Given records below:
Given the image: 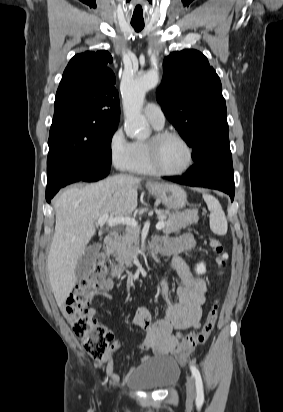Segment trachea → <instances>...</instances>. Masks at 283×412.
<instances>
[{"mask_svg": "<svg viewBox=\"0 0 283 412\" xmlns=\"http://www.w3.org/2000/svg\"><path fill=\"white\" fill-rule=\"evenodd\" d=\"M131 25L133 26L136 32H139L144 28L143 23H132Z\"/></svg>", "mask_w": 283, "mask_h": 412, "instance_id": "3493384b", "label": "trachea"}]
</instances>
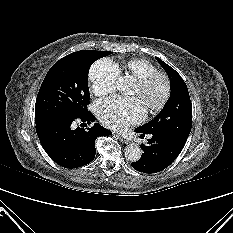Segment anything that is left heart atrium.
I'll list each match as a JSON object with an SVG mask.
<instances>
[{
    "label": "left heart atrium",
    "instance_id": "left-heart-atrium-1",
    "mask_svg": "<svg viewBox=\"0 0 233 233\" xmlns=\"http://www.w3.org/2000/svg\"><path fill=\"white\" fill-rule=\"evenodd\" d=\"M146 108L139 97L113 96L96 104V114L106 126L123 130L140 122L145 116Z\"/></svg>",
    "mask_w": 233,
    "mask_h": 233
}]
</instances>
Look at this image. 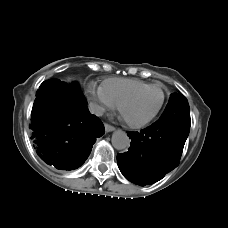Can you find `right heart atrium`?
I'll use <instances>...</instances> for the list:
<instances>
[{"instance_id": "1", "label": "right heart atrium", "mask_w": 228, "mask_h": 228, "mask_svg": "<svg viewBox=\"0 0 228 228\" xmlns=\"http://www.w3.org/2000/svg\"><path fill=\"white\" fill-rule=\"evenodd\" d=\"M88 95L97 112H103L114 108L112 101L100 89H95L92 85L88 88Z\"/></svg>"}]
</instances>
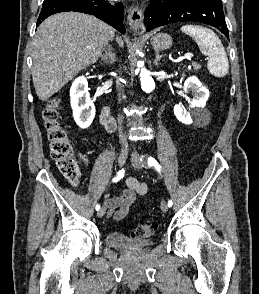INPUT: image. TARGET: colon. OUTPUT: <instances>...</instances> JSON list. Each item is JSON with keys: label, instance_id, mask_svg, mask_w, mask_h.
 <instances>
[{"label": "colon", "instance_id": "5ec220e1", "mask_svg": "<svg viewBox=\"0 0 259 294\" xmlns=\"http://www.w3.org/2000/svg\"><path fill=\"white\" fill-rule=\"evenodd\" d=\"M44 127L49 141L52 158L67 181L77 186L80 172L74 158L73 145L68 137L65 127L60 121L59 99L55 98L48 102L42 112ZM157 226L151 223L140 224L134 231L138 237H151L155 234Z\"/></svg>", "mask_w": 259, "mask_h": 294}]
</instances>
End of Given records.
__What the exercise asks__: Copy exactly, with no pictures, the lines from the line containing "INPUT: image. TARGET: colon." through the last line of the records above.

__Solution to the problem__:
INPUT: image. TARGET: colon. OUTPUT: <instances>...</instances> JSON list. Each item is JSON with keys: label, instance_id, mask_svg, mask_w, mask_h.
 <instances>
[{"label": "colon", "instance_id": "5ec220e1", "mask_svg": "<svg viewBox=\"0 0 259 294\" xmlns=\"http://www.w3.org/2000/svg\"><path fill=\"white\" fill-rule=\"evenodd\" d=\"M44 127L49 141L52 158L67 181L77 186L80 172L74 158L73 145L68 137L65 127L60 121L59 99L55 98L48 102L42 112ZM157 226L151 223L140 224L134 231L138 237H151L155 234Z\"/></svg>", "mask_w": 259, "mask_h": 294}]
</instances>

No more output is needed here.